On the left at number 21 you will find Terra , a collection of traditional and self-designed handmade shoes, bags and ceramics from different parts of Spain. Espadrilles are available in all sizes, colors, fabrics and styles.
You have now arrived at Prinsengracht. Turn left until you reach the next bridge across Prinsengracht.
If you turn left into Berenstraat, you will quite soon see Dutch Accent , a little art gallery selling Dutch landscape & cityscape paintings and glass art objects from the famous De Glasblazerij in Leerdam.
In the same street at number 18 a famous Dutch lingerie designer has her own lingerie store: marlies|dekkers store . Her Signature collection has been designed for the self-confident, seductive modern-day woman who never fails to express her sense of femininity.

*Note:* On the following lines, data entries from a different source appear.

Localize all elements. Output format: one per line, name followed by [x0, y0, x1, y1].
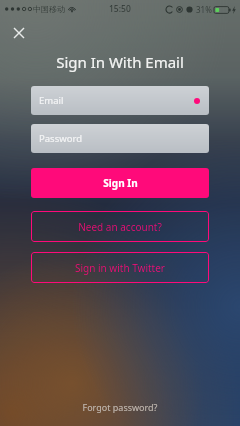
staticText: Sign In [103, 176, 138, 190]
button[interactable]: Sign In [31, 168, 209, 198]
button[interactable]: Password [31, 124, 209, 153]
staticText: 15:50 [109, 3, 131, 15]
button[interactable]: Need an account? [31, 211, 209, 242]
staticText: Sign in with Twitter [75, 261, 165, 275]
staticText: Sign In With Email [0, 52, 240, 72]
button[interactable]: Sign in with Twitter [31, 252, 209, 283]
staticText: Need an account? [78, 220, 162, 234]
button[interactable]: Forgot password? [0, 393, 240, 421]
staticText: 31% [196, 4, 212, 15]
staticText: 中国移动 [33, 4, 65, 14]
staticText: Email [39, 94, 64, 107]
staticText: Password [39, 132, 82, 145]
staticText: Forgot password? [82, 401, 158, 413]
button[interactable]: Close [8, 22, 30, 44]
button[interactable]: Email [31, 86, 209, 115]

If you like vintage clothing you should not miss the trendsetting shop Episode . At Episode, the collection of nice clothes with good quality is much larger than at any other second-hand clothing shop. Episode's shop at Berenstraat 1 is brimming with Levi's trousers, sports jerseys and more.

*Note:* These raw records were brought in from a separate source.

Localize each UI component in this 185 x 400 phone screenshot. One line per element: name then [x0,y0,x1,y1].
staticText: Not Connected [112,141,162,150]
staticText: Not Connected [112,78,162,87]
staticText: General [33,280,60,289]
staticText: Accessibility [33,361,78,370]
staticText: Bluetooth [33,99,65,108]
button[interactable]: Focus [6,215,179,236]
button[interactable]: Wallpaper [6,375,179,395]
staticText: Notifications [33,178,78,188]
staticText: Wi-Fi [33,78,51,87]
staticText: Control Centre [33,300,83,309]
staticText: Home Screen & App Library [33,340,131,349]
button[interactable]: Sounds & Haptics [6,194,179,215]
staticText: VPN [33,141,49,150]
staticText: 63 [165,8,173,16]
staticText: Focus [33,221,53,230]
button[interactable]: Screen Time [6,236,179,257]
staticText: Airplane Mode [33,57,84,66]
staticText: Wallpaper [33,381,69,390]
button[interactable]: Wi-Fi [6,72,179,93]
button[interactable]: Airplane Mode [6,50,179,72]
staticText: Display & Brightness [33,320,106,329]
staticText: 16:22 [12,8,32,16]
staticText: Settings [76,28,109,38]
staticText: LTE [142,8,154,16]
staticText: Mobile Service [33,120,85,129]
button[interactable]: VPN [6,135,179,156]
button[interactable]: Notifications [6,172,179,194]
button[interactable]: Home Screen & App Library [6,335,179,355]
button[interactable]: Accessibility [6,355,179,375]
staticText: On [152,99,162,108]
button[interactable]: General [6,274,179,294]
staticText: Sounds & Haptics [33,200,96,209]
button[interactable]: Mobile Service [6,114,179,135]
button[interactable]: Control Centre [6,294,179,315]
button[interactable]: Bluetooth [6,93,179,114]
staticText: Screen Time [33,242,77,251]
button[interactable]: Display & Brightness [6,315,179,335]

The Jordaan neighbourhood is mainly known for its small specialised shops. As London has the world renowned Button Queen and New York its own Tender Buttons, so Amsterdam has its own buttonshop, De Knopenwinkel , situated at Herengracht 389. This shop sell buttons, nothing but buttons, a staggering variety of buttons.

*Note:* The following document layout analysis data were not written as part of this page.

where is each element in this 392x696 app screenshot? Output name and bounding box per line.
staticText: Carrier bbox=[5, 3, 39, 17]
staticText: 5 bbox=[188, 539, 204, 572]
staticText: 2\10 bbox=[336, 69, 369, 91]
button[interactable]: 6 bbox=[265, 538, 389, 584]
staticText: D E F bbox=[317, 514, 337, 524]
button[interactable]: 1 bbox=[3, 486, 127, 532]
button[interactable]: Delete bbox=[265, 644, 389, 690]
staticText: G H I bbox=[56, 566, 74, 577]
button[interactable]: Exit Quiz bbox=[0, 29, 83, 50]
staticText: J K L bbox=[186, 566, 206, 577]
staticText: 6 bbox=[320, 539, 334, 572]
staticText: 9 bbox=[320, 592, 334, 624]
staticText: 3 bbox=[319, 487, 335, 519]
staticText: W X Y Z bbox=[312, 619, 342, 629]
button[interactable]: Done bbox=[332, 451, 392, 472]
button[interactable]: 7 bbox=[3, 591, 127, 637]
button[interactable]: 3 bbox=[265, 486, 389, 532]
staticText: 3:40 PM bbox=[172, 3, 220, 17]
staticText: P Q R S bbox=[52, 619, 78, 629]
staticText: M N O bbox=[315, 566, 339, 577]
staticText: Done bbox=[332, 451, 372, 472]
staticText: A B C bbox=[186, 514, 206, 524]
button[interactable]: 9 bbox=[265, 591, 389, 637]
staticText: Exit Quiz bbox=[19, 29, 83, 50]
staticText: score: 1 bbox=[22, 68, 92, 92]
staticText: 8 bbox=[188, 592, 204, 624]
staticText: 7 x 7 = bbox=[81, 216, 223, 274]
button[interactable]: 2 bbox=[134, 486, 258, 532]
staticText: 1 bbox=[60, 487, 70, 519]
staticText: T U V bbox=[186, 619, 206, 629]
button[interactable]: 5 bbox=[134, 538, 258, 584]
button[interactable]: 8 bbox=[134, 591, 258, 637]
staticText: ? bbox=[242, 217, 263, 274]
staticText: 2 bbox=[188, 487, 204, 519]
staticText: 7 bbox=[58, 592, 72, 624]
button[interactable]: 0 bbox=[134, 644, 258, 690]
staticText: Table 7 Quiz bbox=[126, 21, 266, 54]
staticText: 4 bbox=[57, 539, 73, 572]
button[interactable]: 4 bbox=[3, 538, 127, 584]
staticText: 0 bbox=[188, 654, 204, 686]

One bridge back at Herengracht turn left again. You are now walking through Huidenstraat with at number 6 Beadies (De Kralenwinkel). The next street is Runstraat, where De Kaaskamer van Amsterdam is situated at number 7. This shop is filled from floor to ceiling with a huge variety of the finest Dutch cheeses.
Many Amsterdam fashion brands have their flagship store in this connection street between Keizersgracht and Prinsengracht: Loom & Lace (at number 2), Moscow (Pure Brands at number 8), Denham women's store (at number 17) and LaDress (at number 33).
We cross Prinsengracht once more and arrive at Looiersgracht. We continue through Looiersgracht and via the back door at number 128 (the front entrance is on Elandsgracht 109) we come to the last part of this shopping route: Antiekcentrum Amsterdam (Antiques Centre Amsterdam), formerly known as 'De Looier'. The biggest imaginable variety of items has been brought together here.
Reestraat by night, where inn former days the trade in animal skins used to take place. The street is now part of De 9 Straatjes.
Although not actually part of the Jordaan Quarter, De 9 Straatjes are often seen as part of this cosy neighborhood.
Its rich historical background makes this quarter one of the most attractive areas of the city. The Jordaan is a 17th-century working class district with its own traditions and its own informal and relaxed atmosphere with narrow streets, picturesque canals, brown cafes, art galleries and unique shops.
A large, covered market where arts, antiques or bric-a-brac are displayed and sold. You can roam around the glassware, porcelain, ceramics, jewellery, gold and silver, furniture, paintings, prints, mirrors, clocks, ornaments, enamel, pewter and antique toys.